Fonte de l’Himalaya : les inondations meurtrières deviennent la nouvelle norme
Mercredi dernier, un effondrement de montagne dans l’Himalaya a provoqué des inondations dévastatrices, faisant plus de 500 morts et laissant 1 500 personnes disparues au Népal et au Tibet. L’événement, survenu à 8 h 37, a été si puissant qu’il a été initialement confondu avec un tremblement de terre de magnitude 5,2. Un glacier a cédé, déversant une masse colossale de glace et de roche sur près de 1 200 mètres, et provoquant une montée soudaine du niveau de l’eau de neuf mètres en seulement trente minutes.
Le Dr Dipesh Chapagain, climatologue à l’Université des Nations Unies à Bonn, a exprimé son inquiétude face à la fréquence croissante de tels événements. « Ces événements deviennent plus fréquents et plus intenses », a-t-il déclaré, soulignant que les glaciers de l’Himalaya se transforment rapidement, exposant des millions de personnes à des dangers de plus en plus destructeurs.
Les experts tentent de reconstituer les événements de mercredi. Les images satellites montrent que le substrat rocheux sous un glacier a cédé, entraînant un torrent de glace et de débris dans la Lhende Khola, un affluent de la rivière Bhotekoshi. Contrairement aux inondations habituelles causées par la rupture de lacs glaciaires, cette catastrophe a résulté d’un effondrement direct de roche et de glace.
Depuis 1950, la fréquence des inondations liées à la rupture de lacs glaciaires a été multipliée par cinq, passant d’une moyenne de sept par décennie à 34, selon des recherches récentes. Ces crues se produisent généralement lorsque les eaux de fonte s’accumulent dans des lacs au bord de glaciers en recul. Cependant, l’effondrement de mercredi a contourné cette étape intermédiaire, rendant la situation encore plus imprévisible.
Les conséquences s’étendent bien au-delà des villages de montagne.

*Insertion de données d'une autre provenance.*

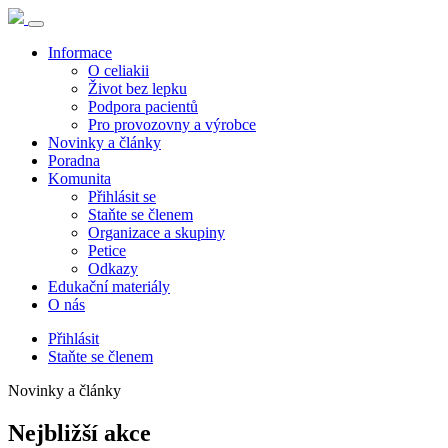
Informace
O celiakii
Život bez lepku
Podpora pacientů
Pro provozovny a výrobce
Novinky a články
Poradna
Komunita
Přihlásit se
Staňte se členem
Organizace a skupiny
Petice
Odkazy
Edukační materiály
O nás
Přihlásit
Staňte se členem
Novinky a články
Nejbližší akce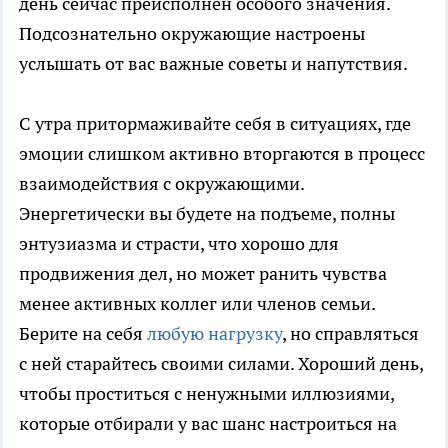
день сейчас преисполнен особого значения.
Подсознательно окружающие настроены
услышать от вас важные советы и напутствия.
С утра притормаживайте себя в ситуациях, где
эмоции слишком активно вторгаются в процесс
взаимодействия с окружающими.
Энергетически вы будете на подъеме, полны
энтузиазма и страсти, что хорошо для
продвижения дел, но может ранить чувства
менее активных коллег или членов семьи.
Берите на себя
любую нагрузку
, но справляться
с ней старайтесь своими силами. Хороший день,
чтобы проститься с ненужными иллюзиями,
которые отбирали у вас шанс настроиться на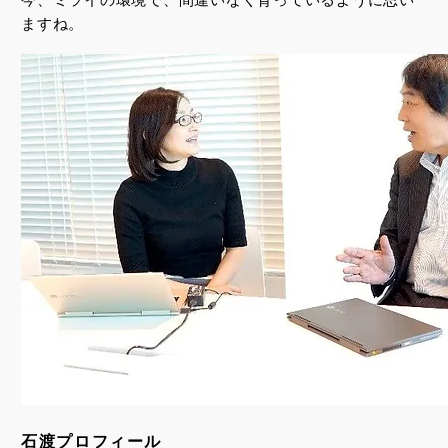
ますね。
石渡プロフィール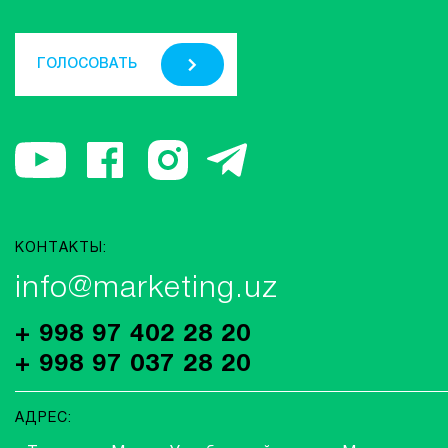
ГОЛОСОВАТЬ
КОНТАКТЫ:
info@marketing.uz
+ 998 97 402 28 20
+ 998 97 037 28 20
АДРЕС:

La région de l’Hindou Kouch-Himalaya alimente dix grands bassins fluviaux, dont 2,1 milliards de personnes dépendent pour leur eau et leurs moyens de subsistance. Le corridor Bhote Koshi-Trishuli, touché par les inondations, est un axe commercial majeur vers Katmandou, où des infrastructures essentielles ont été gravement endommagées.
La catastrophe met également en lumière la vulnérabilité des populations face à des événements soudains. Les autorités népalaises n’ont été averties de l’inondation qu’au moment où elle approchait de la frontière, ce qui illustre la nécessité de systèmes d’alerte plus efficaces. Les scientifiques s’accordent à dire que même si les émissions de gaz à effet de serre diminuaient, les glaciers continueraient de perdre de la masse pendant des décennies.
Pour les communautés vivant au pied de l’Himalaya, l’avenir redouté est déjà là.